WHAT TO WORK ON: Lines before the one containing "gười chơi có" are to be left out; that line and all after it, through the end of the material below, are to be written out exactly.
++++ EXERCISE MATERIAL ++++
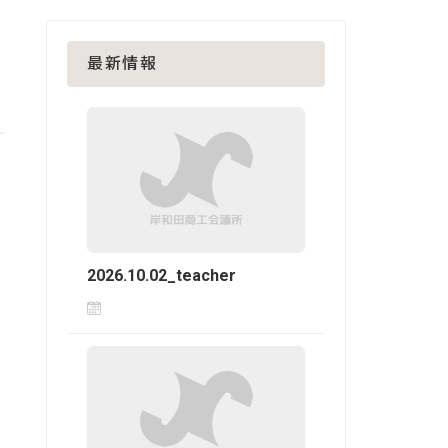
最新情報
2026.10.02_teacher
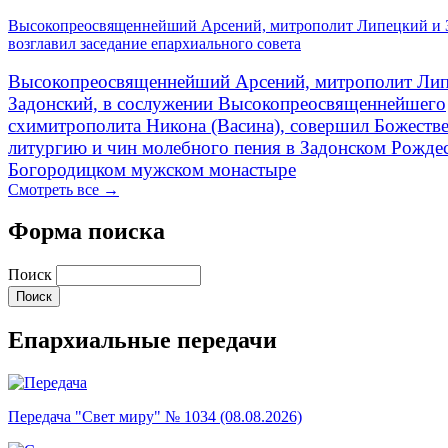
Высокопреосвященнейший Арсений, митрополит Липецкий и 
возглавил заседание епархиального совета
Высокопреосвященнейший Арсений, митрополит Лип
Задонский, в сослужении Высокопреосвященнейшего
схимитрополита Никона (Васина), совершил Божеств
литургию и чин молебного пения в Задонском Рожде
Богородицком мужском монастыре
Смотреть все →
Форма поиска
Поиск
Епархиальные передачи
Передача "Свет миру" № 1034 (08.08.2026)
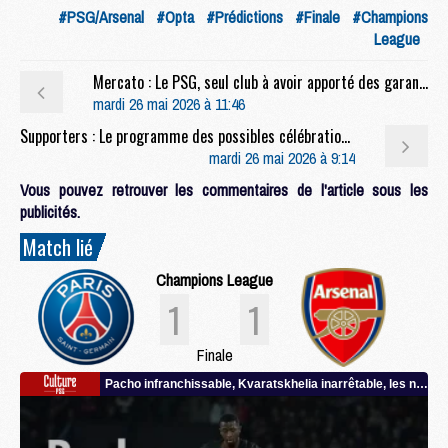
#PSG/Arsenal
#Opta
#Prédictions
#Finale
#Champions
League
Mercato : Le PSG, seul club à avoir apporté des garanties à Alvarez ?
mardi 26 mai 2026 à 11:46
Supporters : Le programme des possibles célébrations du PSG se précise
mardi 26 mai 2026 à 9:14
Vous pouvez retrouver les commentaires de l'article sous les
publicités.
Match lié
Champions League
1
1
Finale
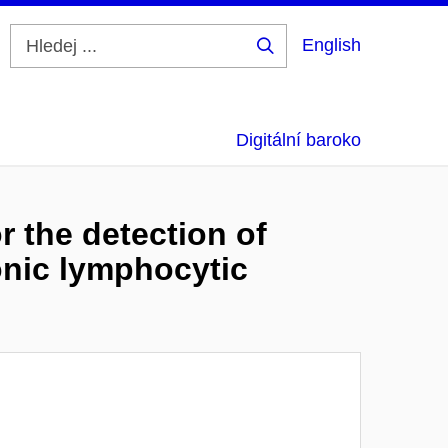
English
Hledej
...
Digitální baroko
r the detection of
nic lymphocytic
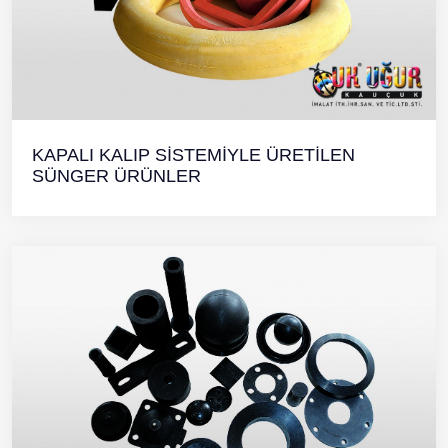
KAPALI KALIP SİSTEMİYLE ÜRETİLEN
SÜNGER ÜRÜNLER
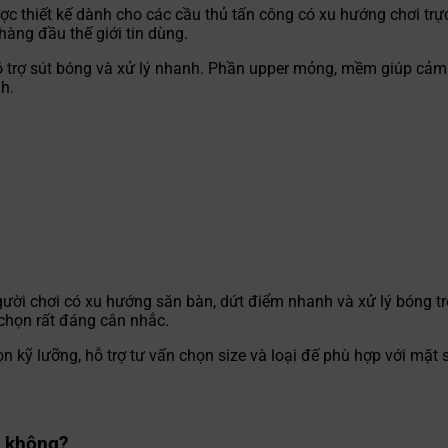
ợc thiết kế dành cho các cầu thủ tấn công có xu hướng chơi trự
hàng đầu thế giới tin dùng.
rợ sút bóng và xử lý nhanh. Phần upper mỏng, mềm giúp cảm g
h.
gười chơi có xu hướng săn bàn, dứt điểm nhanh và xử lý bóng t
chọn rất đáng cân nhắc.
kỹ lưỡng, hỗ trợ tư vấn chọn size và loại đế phù hợp với mặt s
m
c không?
++++
YOUR SOLUTION:
gười chơi có xu hướng săn bàn, dứt điểm nhanh và xử lý bóng t
chọn rất đáng cân nhắc.
kỹ lưỡng, hỗ trợ tư vấn chọn size và loại đế phù hợp với mặt s
m
c không?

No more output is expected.